→ What to produce
A copy is needed of each line in the records that has the word "with".

→ Collected data
********************
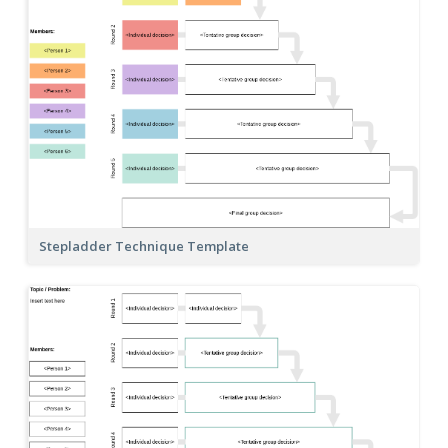
Stepladder Technique Template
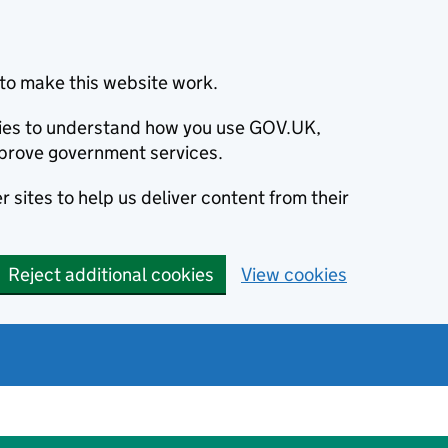
to make this website work.
okies to understand how you use GOV.UK,
prove government services.
 sites to help us deliver content from their
Reject additional cookies
View cookies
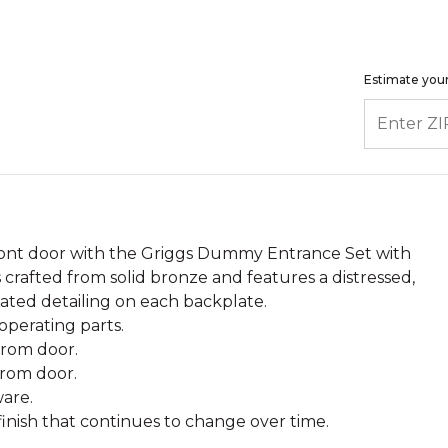
Estimate your
ENTER ZIP
ront door with the Griggs Dummy Entrance Set with
crafted from solid bronze and features a distressed,
cated detailing on each backplate.
perating parts.
 from door.
from door.
are.
 finish that continues to change over time.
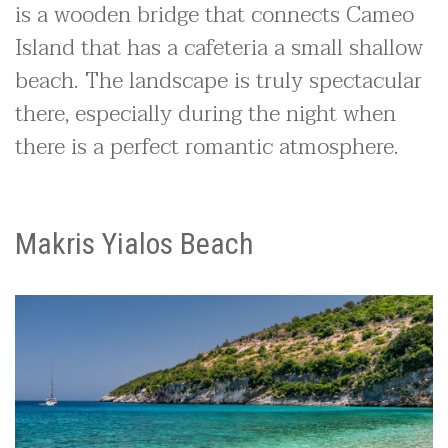
is a wooden bridge that connects Cameo
Island that has a cafeteria a small shallow
beach. The landscape is truly spectacular
there, especially during the night when
there is a perfect romantic atmosphere.
Makris Yialos Beach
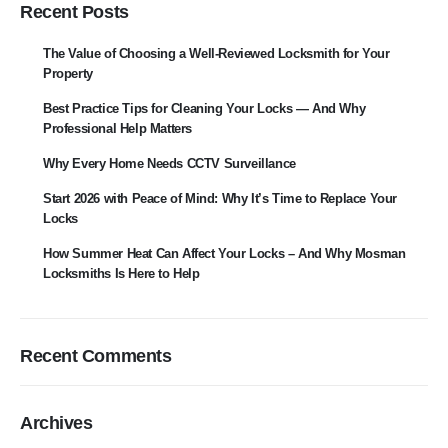
Recent Posts
The Value of Choosing a Well-Reviewed Locksmith for Your
Property
Best Practice Tips for Cleaning Your Locks — And Why
Professional Help Matters
Why Every Home Needs CCTV Surveillance
Start 2026 with Peace of Mind: Why It’s Time to Replace Your
Locks
How Summer Heat Can Affect Your Locks – And Why Mosman
Locksmiths Is Here to Help
Recent Comments
Archives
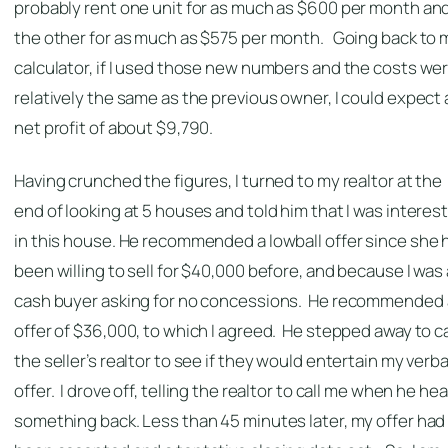
probably rent one unit for as much as $600 per month an
the other for as much as $575 per month. Going back to 
calculator, if I used those new numbers and the costs we
relatively the same as the previous owner, I could expect 
net profit of about $9,790.
Having crunched the figures, I turned to my realtor at the
end of looking at 5 houses and told him that I was interes
in this house. He recommended a lowball offer since she 
been willing to sell for $40,000 before, and because I was 
cash buyer asking for no concessions. He recommended
offer of $36,000, to which I agreed. He stepped away to ca
the seller’s realtor to see if they would entertain my verba
offer. I drove off, telling the realtor to call me when he he
something back. Less than 45 minutes later, my offer had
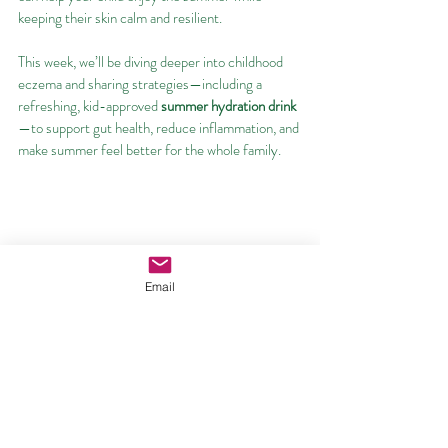
keeping their skin calm and resilient.
This week, we’ll be diving deeper into childhood 
eczema and sharing strategies—including a 
refreshing, kid-approved 
summer hydration drink
—to support gut health, reduce inflammation, and 
make summer feel better for the whole family.
Email
1.Kavouras, Stavros A., et al. “Water Intake and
********************
→ Answer to this exercise
ront door with the Griggs Dummy Entrance Set with
Start 2026 with Peace of Mind: Why It’s Time to Replace Your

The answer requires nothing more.